WHAT TO WORK ON: In the listing below, every line with the word "Cancel" needs to be copied.

INPUT:
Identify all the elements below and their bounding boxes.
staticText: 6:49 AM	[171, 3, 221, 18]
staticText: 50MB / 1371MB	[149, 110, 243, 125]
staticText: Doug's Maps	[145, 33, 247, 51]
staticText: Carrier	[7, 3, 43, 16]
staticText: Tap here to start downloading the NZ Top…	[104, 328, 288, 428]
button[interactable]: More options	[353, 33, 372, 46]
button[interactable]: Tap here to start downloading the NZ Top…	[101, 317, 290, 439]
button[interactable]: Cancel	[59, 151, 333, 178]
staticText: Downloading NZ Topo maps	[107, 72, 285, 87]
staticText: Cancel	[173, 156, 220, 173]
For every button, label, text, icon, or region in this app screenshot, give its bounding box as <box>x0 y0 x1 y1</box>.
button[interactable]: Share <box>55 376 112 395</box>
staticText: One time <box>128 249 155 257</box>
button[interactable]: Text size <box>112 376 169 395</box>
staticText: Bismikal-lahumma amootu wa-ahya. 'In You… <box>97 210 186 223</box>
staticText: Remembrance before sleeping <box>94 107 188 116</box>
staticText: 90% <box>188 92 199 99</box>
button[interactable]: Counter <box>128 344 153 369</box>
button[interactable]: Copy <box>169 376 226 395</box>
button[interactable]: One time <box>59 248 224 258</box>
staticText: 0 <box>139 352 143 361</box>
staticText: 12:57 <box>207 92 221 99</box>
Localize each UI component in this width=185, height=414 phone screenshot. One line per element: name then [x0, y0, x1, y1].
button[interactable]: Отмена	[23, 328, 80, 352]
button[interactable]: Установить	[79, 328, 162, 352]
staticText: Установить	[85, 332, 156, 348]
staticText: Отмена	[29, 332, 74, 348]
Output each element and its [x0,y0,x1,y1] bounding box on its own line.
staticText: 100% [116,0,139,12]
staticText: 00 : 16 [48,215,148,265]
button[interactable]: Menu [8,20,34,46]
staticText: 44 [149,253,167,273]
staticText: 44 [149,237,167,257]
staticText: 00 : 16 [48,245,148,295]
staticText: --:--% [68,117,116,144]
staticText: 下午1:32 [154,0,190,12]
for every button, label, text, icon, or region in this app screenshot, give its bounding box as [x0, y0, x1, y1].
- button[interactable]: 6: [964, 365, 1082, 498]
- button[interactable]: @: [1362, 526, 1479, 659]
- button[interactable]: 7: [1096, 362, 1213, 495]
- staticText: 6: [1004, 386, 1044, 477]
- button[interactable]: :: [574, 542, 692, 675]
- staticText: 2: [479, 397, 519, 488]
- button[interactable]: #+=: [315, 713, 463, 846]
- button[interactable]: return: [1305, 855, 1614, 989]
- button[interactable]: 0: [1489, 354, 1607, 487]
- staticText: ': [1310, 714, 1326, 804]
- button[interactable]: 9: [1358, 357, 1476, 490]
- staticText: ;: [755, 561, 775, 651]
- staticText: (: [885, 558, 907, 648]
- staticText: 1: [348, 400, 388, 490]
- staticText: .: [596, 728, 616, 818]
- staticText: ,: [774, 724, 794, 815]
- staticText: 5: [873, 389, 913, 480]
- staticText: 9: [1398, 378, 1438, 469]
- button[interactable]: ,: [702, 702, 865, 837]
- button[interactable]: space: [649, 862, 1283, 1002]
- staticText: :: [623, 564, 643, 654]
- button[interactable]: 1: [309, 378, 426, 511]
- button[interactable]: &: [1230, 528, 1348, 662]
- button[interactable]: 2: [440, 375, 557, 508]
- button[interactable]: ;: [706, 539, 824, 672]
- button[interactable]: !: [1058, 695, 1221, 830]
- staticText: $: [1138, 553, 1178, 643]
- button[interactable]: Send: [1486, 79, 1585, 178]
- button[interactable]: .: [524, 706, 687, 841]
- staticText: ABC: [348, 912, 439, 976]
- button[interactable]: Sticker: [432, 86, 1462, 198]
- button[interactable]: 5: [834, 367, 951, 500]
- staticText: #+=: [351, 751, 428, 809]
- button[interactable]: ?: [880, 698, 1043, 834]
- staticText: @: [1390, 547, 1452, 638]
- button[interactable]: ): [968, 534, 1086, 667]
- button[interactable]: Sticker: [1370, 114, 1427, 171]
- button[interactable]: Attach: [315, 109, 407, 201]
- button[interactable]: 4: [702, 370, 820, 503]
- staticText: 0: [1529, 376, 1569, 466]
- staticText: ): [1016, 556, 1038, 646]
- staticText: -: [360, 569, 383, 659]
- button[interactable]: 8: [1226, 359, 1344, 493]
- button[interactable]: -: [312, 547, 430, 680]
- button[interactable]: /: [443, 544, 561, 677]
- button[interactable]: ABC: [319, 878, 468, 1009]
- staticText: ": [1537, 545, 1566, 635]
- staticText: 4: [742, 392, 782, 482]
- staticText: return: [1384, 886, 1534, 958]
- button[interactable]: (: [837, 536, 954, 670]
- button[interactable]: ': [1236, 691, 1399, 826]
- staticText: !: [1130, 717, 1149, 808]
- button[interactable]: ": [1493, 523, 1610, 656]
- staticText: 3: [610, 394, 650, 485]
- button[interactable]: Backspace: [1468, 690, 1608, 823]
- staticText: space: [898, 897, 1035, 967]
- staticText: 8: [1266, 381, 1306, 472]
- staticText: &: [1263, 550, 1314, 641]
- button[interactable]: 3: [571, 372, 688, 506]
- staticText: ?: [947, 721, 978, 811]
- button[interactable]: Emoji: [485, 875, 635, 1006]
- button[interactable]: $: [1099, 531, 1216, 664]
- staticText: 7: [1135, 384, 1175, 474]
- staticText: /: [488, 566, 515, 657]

YOUR SOLUTION:
button[interactable]: Cancel	[59, 151, 333, 178]
staticText: Cancel	[173, 156, 220, 173]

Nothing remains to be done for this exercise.